A simple new technique to form interlocking beads of water in ambient conditions could prove valuable for applications in biological sensing, membrane research and harvesting water from fog
Researchers at the Department of Energy’s Oak Ridge National Laboratory have developed a method to create air-stable water droplet networks known as droplet interface bilayers. These interconnected water droplets have many roles in biological research because their interfaces simulate cell membranes. Cumbersome fabrication methods, however, have limited their use.
“The way they’ve been made since their inception is that two water droplets are formed in an oil bath then brought together while they’re submerged in oil,” said ORNL’s Pat Collier, who led the team’s study published in the Proceedings of the National Academy of Sciences. “Otherwise they would just pop like soap bubbles.”
Instead of injecting water droplets into an oil bath, the ORNL research team experimented with placing the droplets on a superhydrophobic surface infused with a coating of oil. The droplets aligned side by side without merging.
To the researchers’ surprise, they were also able to form non-coalescing water droplet networks without including lipids in the water solution. Scientists typically incorporate phospholipids into the water mixture, which leads to the formation of an interlocking lipid bilayer between the water droplets.
“When you have those lipids at the interfaces of the water drops, it’s well known that they won’t coalesce because the interfaces join together and form a stable bilayer,” ORNL coauthor Jonathan Boreyko said. “So our surprise was that even without lipids in the system, the pure water droplets on an oil-infused surface in air still don’t coalesce together.”
The team’s research revealed how the unexpected effect is caused by a thin oil film that is squeezed between the pure water droplets as they come together, preventing the droplets from merging into one. Watch a video of the process on ORNL’s YouTube channel.
With or without the addition of lipids, the team’s technique offers new insight for a host of applications. Controlling the behavior of pure water droplets on oil-infused surfaces is key to developing dew- or fog-harvesting technology as well as more efficient condensers, for instance.

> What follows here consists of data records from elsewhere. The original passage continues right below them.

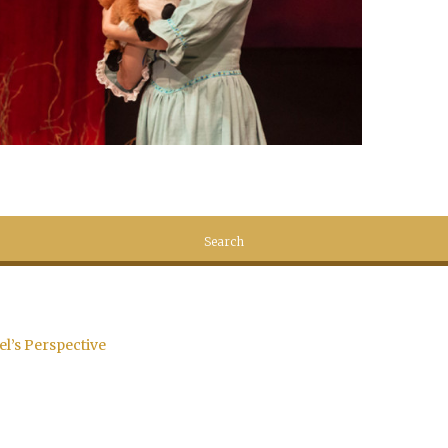
el’s Perspective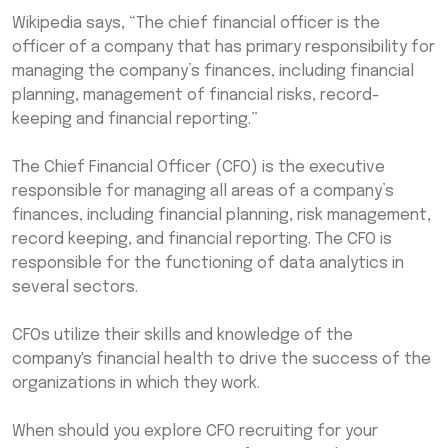
Wikipedia says, “The chief financial officer is the
officer of a company that has primary responsibility for
managing the company’s finances, including financial
planning, management of financial risks, record-
keeping and financial reporting.”
The Chief Financial Officer (CFO) is the executive
responsible for managing all areas of a company’s
finances, including financial planning, risk management,
record keeping, and financial reporting. The CFO is
responsible for the functioning of data analytics in
several sectors.
CFOs utilize their skills and knowledge of the
company's financial health to drive the success of the
organizations in which they work.
When should you explore CFO recruiting for your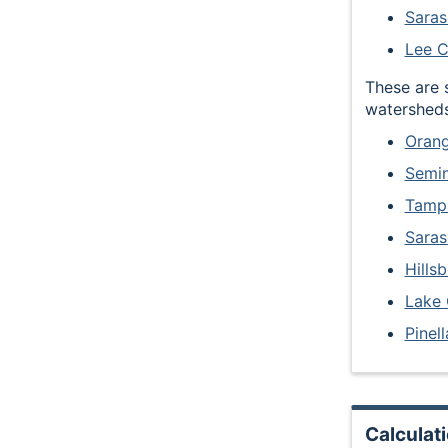
Saras
Lee 
These are 
watersheds
Orang
Semi
Tampa
Saras
Hills
Lake
Pinel
Calculat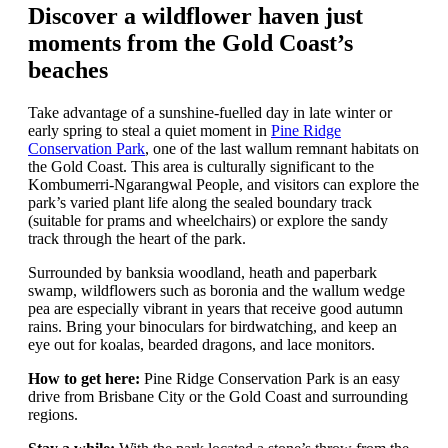
Discover a wildflower haven just
moments from the Gold Coast’s
beaches
Take advantage of a sunshine-fuelled day in late winter or
early spring to steal a quiet moment in
Pine Ridge
Conservation Park
, one of the last wallum remnant habitats on
the Gold Coast. This area is culturally significant to the
Kombumerri-Ngarangwal People, and visitors can explore the
park’s varied plant life along the sealed boundary track
(suitable for prams and wheelchairs) or explore the sandy
track through the heart of the park.
Surrounded by banksia woodland, heath and paperbark
swamp, wildflowers such as boronia and the wallum wedge
pea are especially vibrant in years that receive good autumn
rains. Bring your binoculars for birdwatching, and keep an
eye out for koalas, bearded dragons, and lace monitors.
How to get here:
Pine Ridge Conservation Park is an easy
drive from Brisbane City or the Gold Coast and surrounding
regions.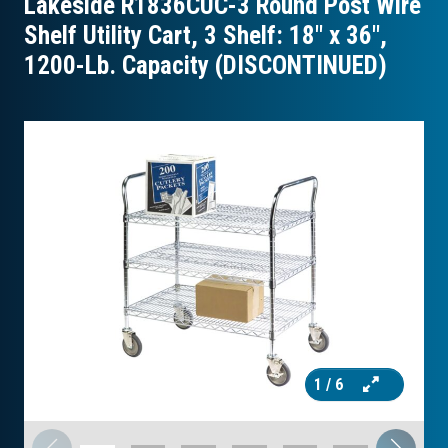
Lakeside R1836CUC-3 Round Post Wire
Shelf Utility Cart, 3 Shelf: 18″ x 36″,
1200-Lb. Capacity (DISCONTINUED)
1
/ 6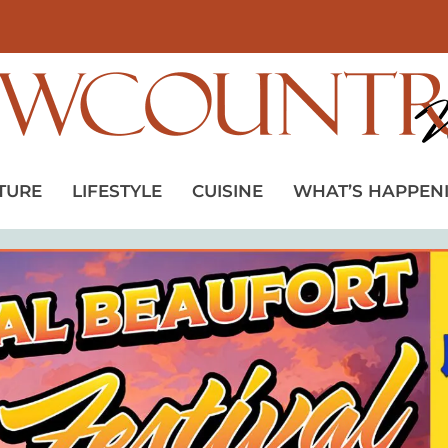
TURE
LIFESTYLE
CUISINE
WHAT’S HAPPEN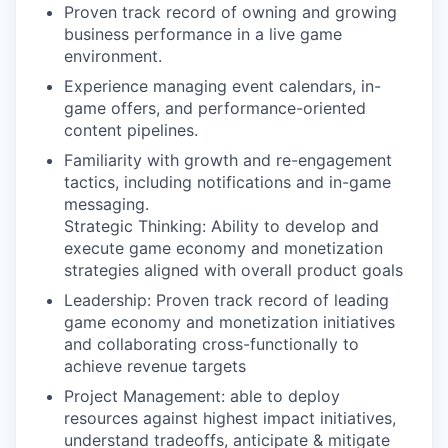
Proven track record of owning and growing
business performance in a live game
environment.
Experience managing event calendars, in-
game offers, and performance-oriented
content pipelines.
Familiarity with growth and re-engagement
tactics, including notifications and in-game
messaging.
Strategic Thinking: Ability to develop and
execute game economy and monetization
strategies aligned with overall product goals
Leadership: Proven track record of leading
game economy and monetization initiatives
and collaborating cross-functionally to
achieve revenue targets
Project Management: able to deploy
resources against highest impact initiatives,
understand tradeoffs, anticipate & mitigate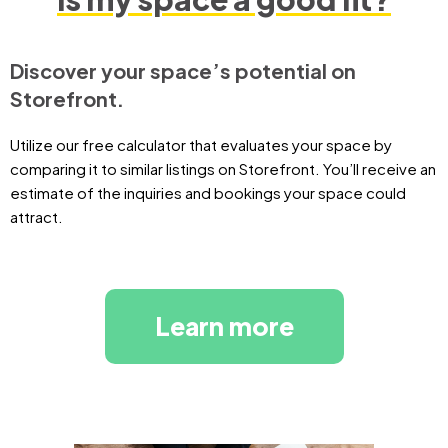
Discover your space’s potential on
Storefront.
Utilize our free calculator that evaluates your space by
comparing it to similar listings on Storefront. You’ll receive an
estimate of the inquiries and bookings your space could
attract.
Learn more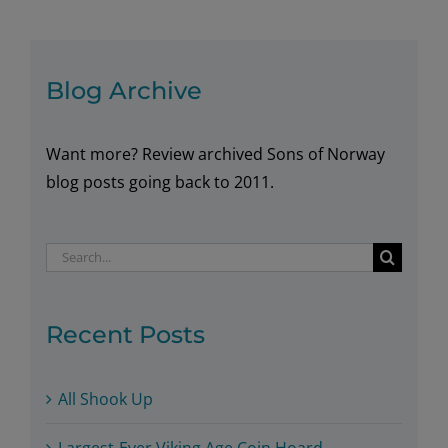
Rønningsbakken
Blog Archive
Want more? Review archived Sons of Norway
blog posts going back to 2011.
Search
for:
Recent Posts
All Shook Up
Largest-Ever Viking Age Coin Hoard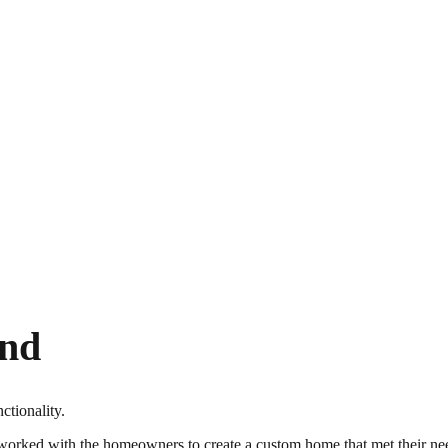
end
tionality.
ed with the homeowners to create a custom home that met their needs,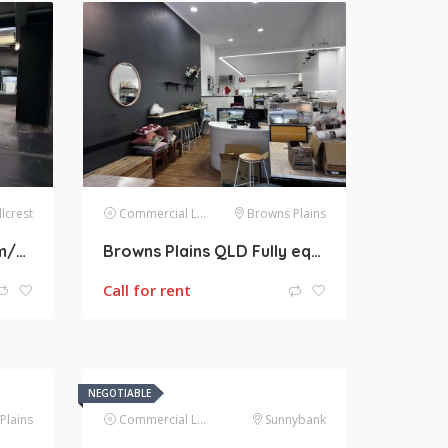
llcrest
Commercial Lease
Browns Plains
Hillcrest QLD 486m2 Gym/RETAIL/WHOLESALE/WAREHOUSE/BULK TRADING SPACE AVAILABLE FOR LEASE
Browns Plains QLD Fully equipped Cafe + Restaurant for Lease. 103m2
Call for rent
NEGOTIABLE
Plains
Commercial Lease
Sunnybank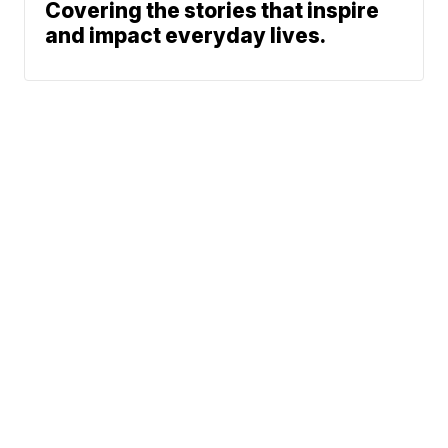
Covering the stories that inspire
and impact everyday lives.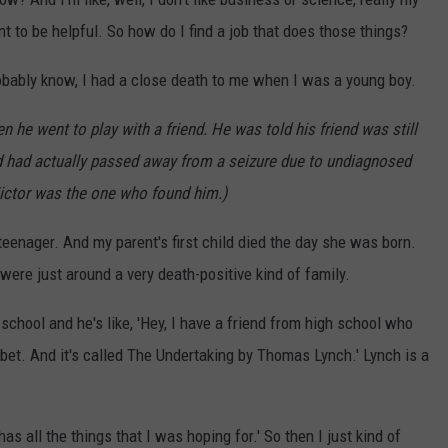
want to be helpful. So how do I find a job that does those things?
robably know, I had a close death to me when I was a young boy.
 he went to play with a friend. He was told his friend was still
d had actually passed away from a seizure due to undiagnosed
ictor was the one who found him.)
teenager. And my parent's first child died the day she was born.
ere just around a very death-positive kind of family.
hool and he's like, 'Hey, I have a friend from high school who
 I bet. And it's called The Undertaking by Thomas Lynch.' Lynch is a
as all the things that I was hoping for.' So then I just kind of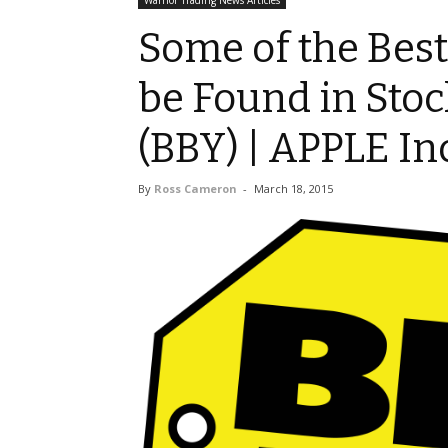
Warrior Trading News Articles
Some of the Bes
be Found in Stoc
(BBY) | APPLE Inc
By
Ross Cameron
-
March 18, 2015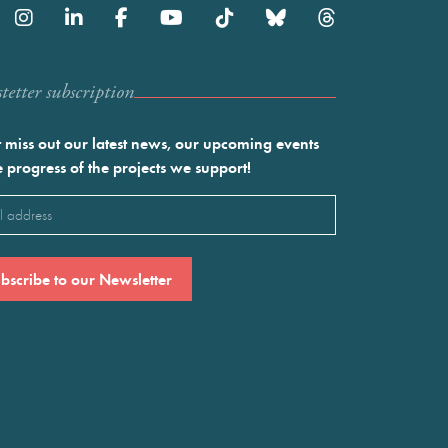
etter subscription
 miss out our latest news, our upcoming events
e progress of the projects we support!
l
ired)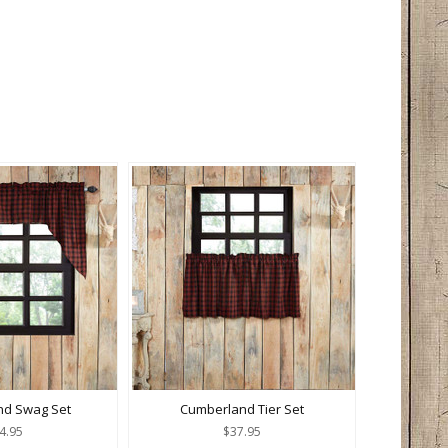
nd Swag Set
Cumberland Tier Set
4.95
$37.95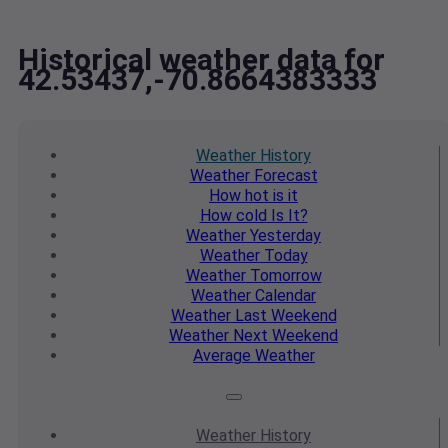
Historical weather data for
42.53437,-70.8664383333
Weather
History
Weather
Forecast
How hot
is it
How cold
Is It?
Weather
Yesterday
Weather
Today
Weather
Tomorrow
Weather
Calendar
Weather
Last Weekend
Weather
Next Weekend
Average
Weather
Weather
History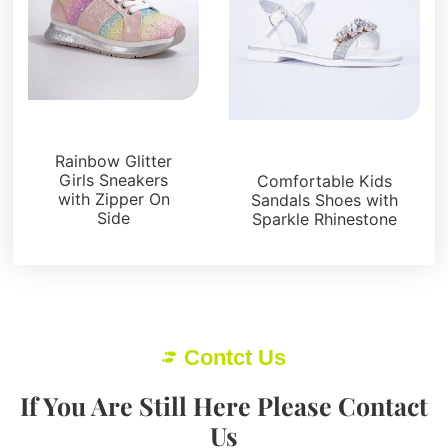
Kids Shoes
Kids Shoes
Rainbow Glitter
Girls Sneakers
Comfortable Kids
with Zipper On
Sandals Shoes with
Side
Sparkle Rhinestone
Contct Us
If You Are Still Here Please Contact
Us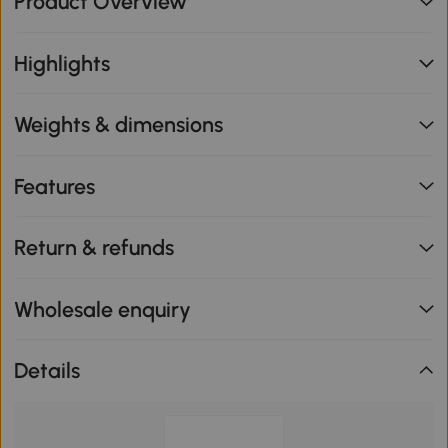
Product Overview
Highlights
Weights & dimensions
Features
Return & refunds
Wholesale enquiry
Details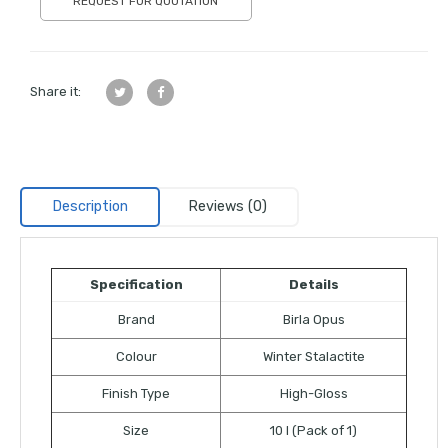
REQUEST FOR QUOTATION
Share it:
Description
Reviews (0)
Specification
Details
Brand
Birla Opus
Colour
Winter Stalactite
Finish Type
High-Gloss
Size
10 l (Pack of 1)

“Our finding of this non-coalescence phenomenon will shed light on these droplet-droplet interactions that can occur on oil-infused systems,” Boreyko said.
The ability to create membrane-like water droplet networks by adding lipids leads to a different set of functional applications, Collier noted.
“These bilayers can be used in anything from synthetic biology to creating circuits to bio-sensing applications,” he said. “For example, we could make a bio-battery or a signaling network by stringing some of these droplets together. Or, we could use it to sense the presence of airborne molecules.”
The team’s study also demonstrated ways to control the performance and lifetime of the water droplets by manipulating oil viscosity and temperature and humidity levels.